X_missing.isna().mean().sort_values(ascending=False)


In [None]:
X_train_miss, X_test_miss, y_train_miss, y_test_miss = train_test_split(
    X_missing, y, test_size=0.25, random_state=RANDOM_STATE, stratify=y
)

imputers = {
    "mean": SimpleImputer(strategy="mean"),
    "median": SimpleImputer(strategy="median"),
    "most_frequent": SimpleImputer(strategy="most_frequent"),
    "knn": KNNImputer(n_neighbors=5),
}

rows = []
for name, imputer in imputers.items():
    X_train_imp = imputer.fit_transform(X_train_miss)
    X_test_imp = imputer.transform(X_test_miss)

    clf = DecisionTreeClassifier(criterion="entropy", max_depth=4, random_state=RANDOM_STATE)
    clf.fit(X_train_imp, y_train_miss)
    preds = clf.predict(X_test_imp)

    rows.append(
        {
            "imputer": name,
            "accuracy": accuracy_score(y_test_miss, preds),
            "remaining_missing_train": int(np.isnan(X_train_imp).sum()),
            "remaining_missing_test": int(np.isnan(X_test_imp).sum()),
        }
    )

imputation_results = pd.DataFrame(rows).sort_values("accuracy", ascending=False)
imputation_results


In [None]:
feature = "flavanoids"
feature_idx = X.columns.get_loc(feature)

plt.figure(figsize=(10, 5))
sns.kdeplot(X[feature], label="original (no missing)", linewidth=2)

for name, imputer in imputers.items():
    X_imp_full = imputer.fit_transform(X_missing)
    sns.kdeplot(X_imp_full[:, feature_idx], label=f"imputed: {name}", alpha=0.85)

plt.title(f"Distribution Comparison for '{feature}'")
plt.xlabel(feature)
plt.ylabel("Density")
plt.legend()
plt.show()


## 9. Variant Tasks for 10 Students

Assign one variant to each student.

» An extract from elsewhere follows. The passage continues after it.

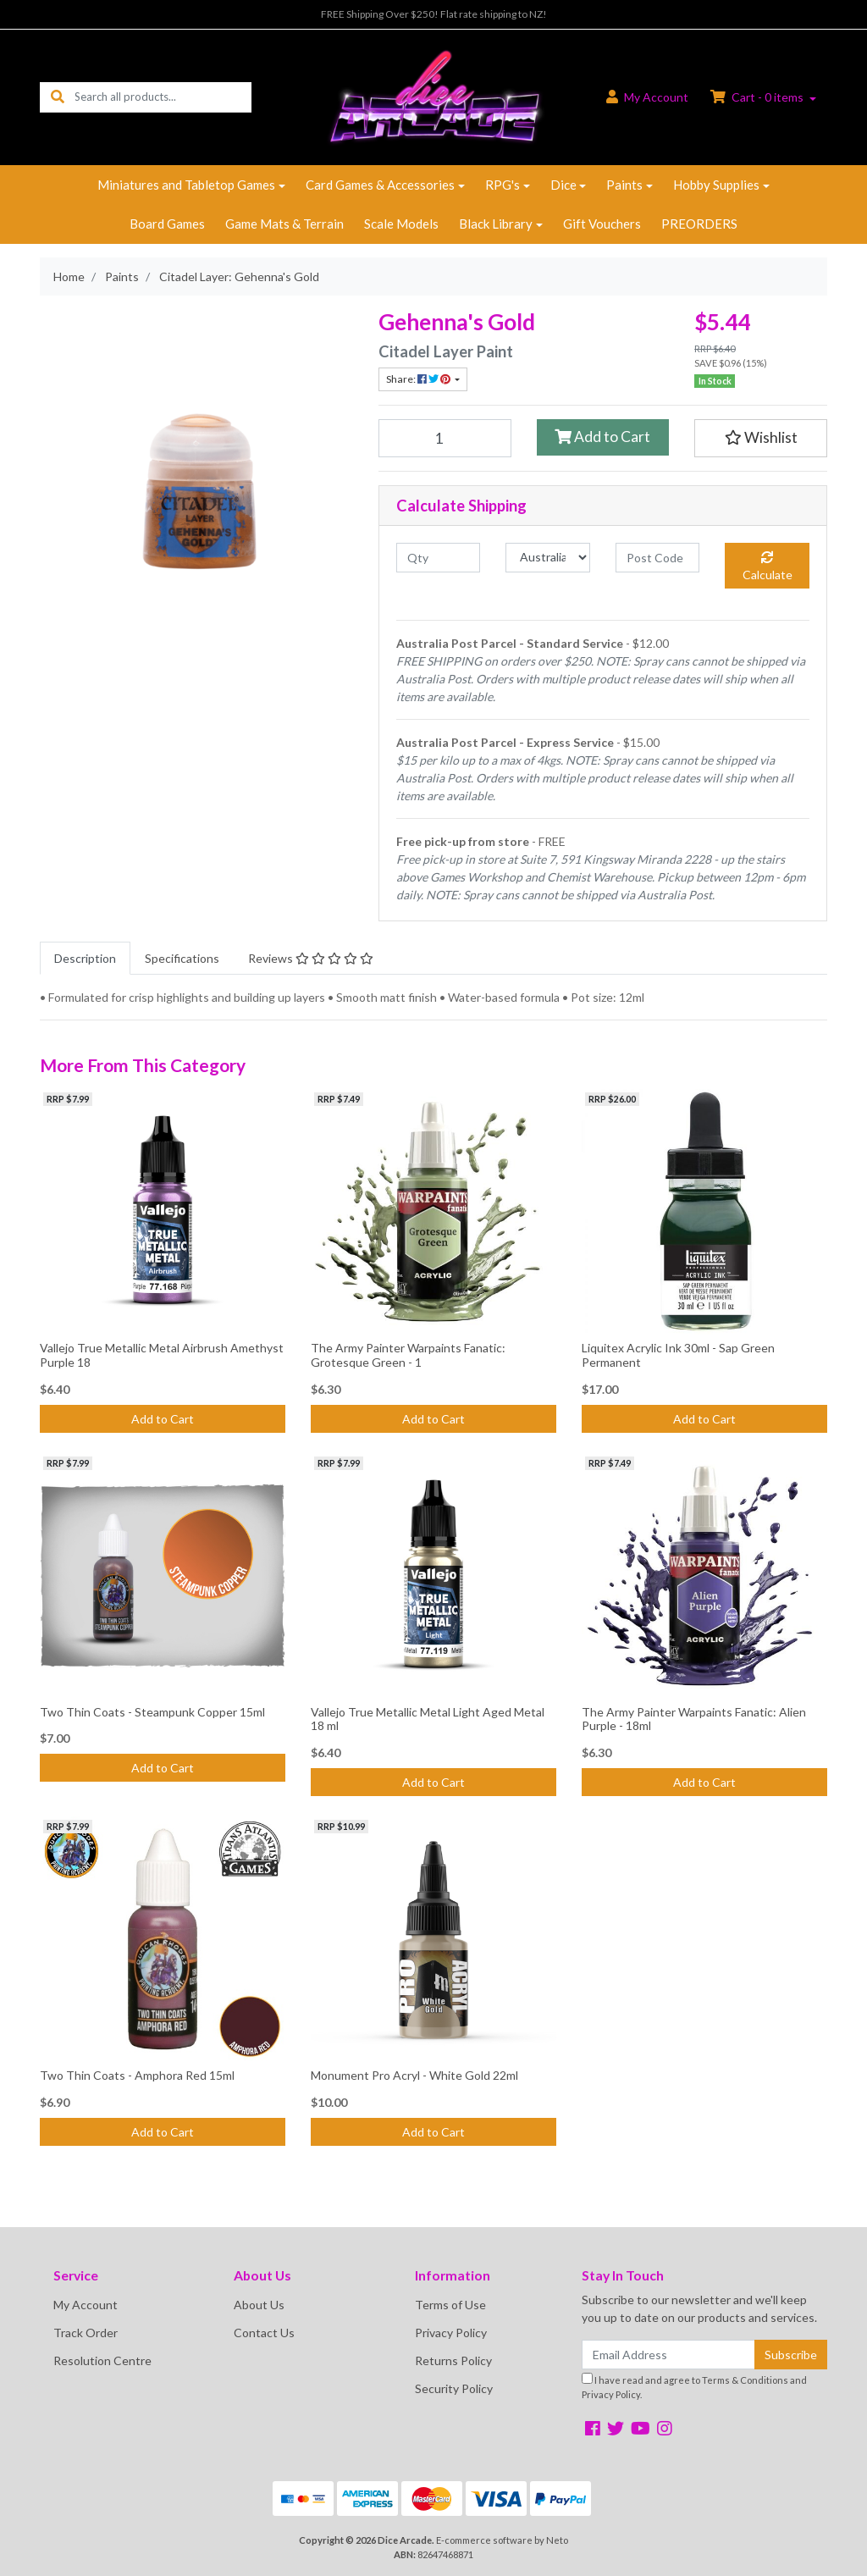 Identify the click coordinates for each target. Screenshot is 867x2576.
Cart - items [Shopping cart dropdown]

Every variant includes a few tasks to complete.

### Variant 1
1. Run K-Means with `n_clusters=2`, `3`, and `4`.
2. Compare ARI values in a small table.
3. Explain which `k` works best and why.

### Variant 2
1. Keep `k=3` and test K-Means with and without `StandardScaler`.
2. Compare ARI and PCA cluster plots.
3. Write a short conclusion about scaling impact.

### Variant 3
1. Build decision trees with `max_depth=2`, `4`, and `8` using `criterion='gini'`.
2. Compare train/test accuracy in one plot.
3. Explain where overfitting starts.

### Variant 4
1. Build decision trees with `criterion='gini'` and `criterion='entropy'` at `max_depth=4`.
2. Compare confusion matrices and macro F1.
3. Decide which criterion is better on this dataset.

### Variant 5
1. Simulate missingness at `10%` and `25%`.
2. Compare `SimpleImputer(mean)` and `SimpleImputer(median)`.
3. Report which method is more stable as missingness increases.

### Variant 6
1. Simulate missingness at `15%`.
2. Compare `SimpleImputer(most_frequent)` vs `KNNImputer`.
3. Evaluate both using decision-tree test accuracy.

### Variant 7
1. After imputation, compare feature distributions for two features (not only `flavanoids`).
2. Show KDE plots for original vs imputed data.
3. Identify which feature is most sensitive to imputation choice.

### Variant 8
1. Train an entropy tree (`max_depth=4`).
2. Extract top-5 most important features.
3. Remove the top-1 feature, retrain, and compare accuracy.

### Variant 9
1. Add 5-fold cross-validation for decision trees (`gini` and `entropy`).
2. Report mean and std accuracy for each criterion.
3. Compare CV results with the single train/test split.

### Variant 10
1. Create one final comparison table with the best result from clustering, tree tuning, and imputation.
2. Select your recommended pipeline for this dataset.
3. Provide a 5-7 sentence final summary for a non-technical audience.